Assessment for Learning MOOC’s Updates

Educational Evaluation: Kirkpatrick Evaluation Model

Kirkpatrick Evaluation Model is developed by Donald Kirkpatrick in the 1950s. Kirkpatrick has four-level criteria in assessing educational product or program as below:

Four levels in Kirkpatrick Evaluation Model
Criteria Description
Level 1 - Reaction The degree to which the experience was valuable (satisfaction assessment)
Level 2 – Learning The degree to which participants acquired the intended knowledge, skills, and attitudes as a result of the training
Level 3 – Behavior The degree to which participants’ behaviors change as a result of the training
Level 4 – Results Determine the tangible results of the training

Strength and weakness analysis as per the level assessment:

Level 1 – Reaction

Guidelines for Evaluating Reaction:

  1. Determine what you want to find out.
  2. Design a form that will quantify reactions.
  3. Encourage written comments and suggestions.
  4. Get 100 percent immediate response.
  5. Get honest responses.
  6. Develop acceptable standards.
  7. Measure reactions against standards and take appropriate action.
  8. Communicate reactions as appropriate.

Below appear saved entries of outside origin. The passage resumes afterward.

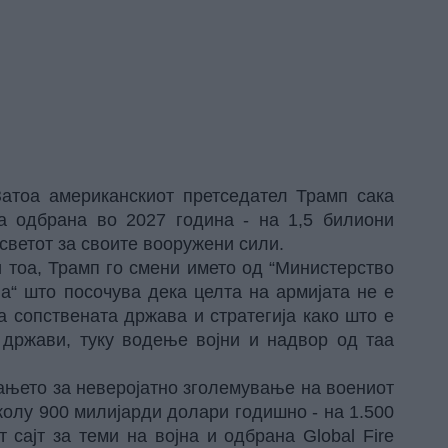
Затоа американскиот претседател Трамп сака
а одбрана во 2027 година - на 1,5 билиони
светот за своите вооружени сили.
 тоа, Трамп го смени името од “Министерство
на“ што посочува дека целта на армијата не е
а сопствената држава и стратегија како што е
 држави, туку водење војни и надвор од таа
ањето за неверојатно зголемување на воениот
колу 900 милијарди долари годишно - на 1.500
т сајт за теми на војна и одбрана
Global Fire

(Kirkpatrick and Kirkpatrick, 2006)

Data collection method:

Based on point number 2 above, we can conclude that Kirkpatrick and Kirkpatrick referred to written surveys or questionnaires.

Strengths:

  1. The assessment flow is more organized as it uses written surveys.
  2. 5 points Likert-scale is easy to measure especially if the data analyst employs technology such as Microsoft Excel and an online survey platform.
  3. Point number 3, the comment and suggestion, enables stakeholders to collect perception-based insights. 

Weaknesses:

  1. To benchmark the score relevantly over time, the institution should maintain the same rubric in the survey which quite hard to adapt because the advancement of teaching and learning could shift the society's paradigm towards the ideal education, especially the advent of developing technology, therefore the assessment criteria.
  2. Points number 6 and 7 could be perceived as challenges because they refer to how appropriate the rubric criteria or rubric scoring is made.

Level 2 – Learning

Guidelines for Evaluating Learning

  1. Use a control group if practical.
  2. Evaluate knowledge, skills, and/or attitudes both before and after the program.
  3. Use a paper-and-pencil test to measure knowledge and attitudes.
  4. Use a performance test to measure skills.
  5. Get a 100 percent response.
  6. Use the results of the evaluation to take appropriate action.

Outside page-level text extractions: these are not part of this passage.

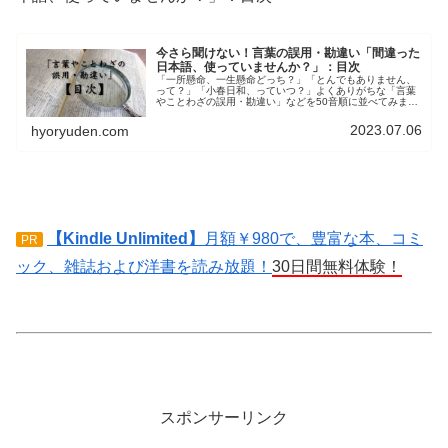
今さら聞けない！言葉の誤用・勘違い「間違った
日本語、使っていませんか？」：目次
「一所懸命、一生懸命どっち？」「とんでもありません、
って？」「小春日和、っていつ？」よくありがちな「言葉
やことわざの誤用・勘違い」などを50音順に並べてみまし
た。あなたが知っているつもりで使ってきた言葉や語法
に、間違いや勘違いはありませんか？
2023.07.06
hyoryuden.com
【Kindle Unlimited】
月額￥980で、豊富な本、コミ
PR
ック、雑誌および洋書を読み放題！
30日間無料体験！
スポンサーリンク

(Kirkpatrick and Kirkpatrick, 2006)

Data collection methods:

Based on points number 1 and 2 above, we can conclude that Kirkpatrick and Kirkpatrick referred to observation and formative and summative evaluation respectively.

Strengths:

  1. Observation-based assessments are able to balance formative and summative assessments
  2. Control group and experimental group treatment enable the institutions to assess differences in applying methods

Weakness:

  1. Point number 4 is not applicable to assess short-term training programs, e.g 5 days training course which commonly only uses one-time formative assessment usually known as training needs analysis, and q one-time closed-question exam at the end of the training.

Level 3 – Behaviour

Guidelines for Evaluating Behavior

  1. Use a control group if practical.
  2. Allow time for behavior change to take place.
  3. Evaluate both before and after the program if practical.
  4. Survey and/or interview one or more of the following: trainees, their immediate supervisor, their subordinates, and others who often observe their behavior.
  5. Get 100 percent response or a sampling.
  6. Repeat the evaluation at appropriate times.
  7. Consider cost versus benefits.

Data collection methods:

  1. Surveys and questionnaires
  2. Observation and checklists
  3. Work review
  4. Interviews and focus groups

(Kirkpatrick and Kirkpatrick, 2007)

Strength:

  1. The interviewees or assessed subject is more than students, in point number 4 more stakeholders are involved. This multi-feedback supports multi-perspective analysis.

Weakness:

  1. The internal assessors might lead to less objective assessment. The institution may look for external assessors in order to have fair and good judgment.

Level 4 – Result

Guidelines for Evaluating Results

  1. Use a control group if practical.
  2. Allow time for results to be achieved.
  3. Measure both before and after the program if practical.
  4. Repeat the measurement at appropriate times.
  5. Consider cost versus benefits.
  6. Be satisfied with evidence if proof is not possible.

Data collection methods:

From the book Implementing the Four Level, it is stated that Level 4 data can be obtained by two major methods—borrowing it from your internal partners, or gathering it yourself (pg. 114)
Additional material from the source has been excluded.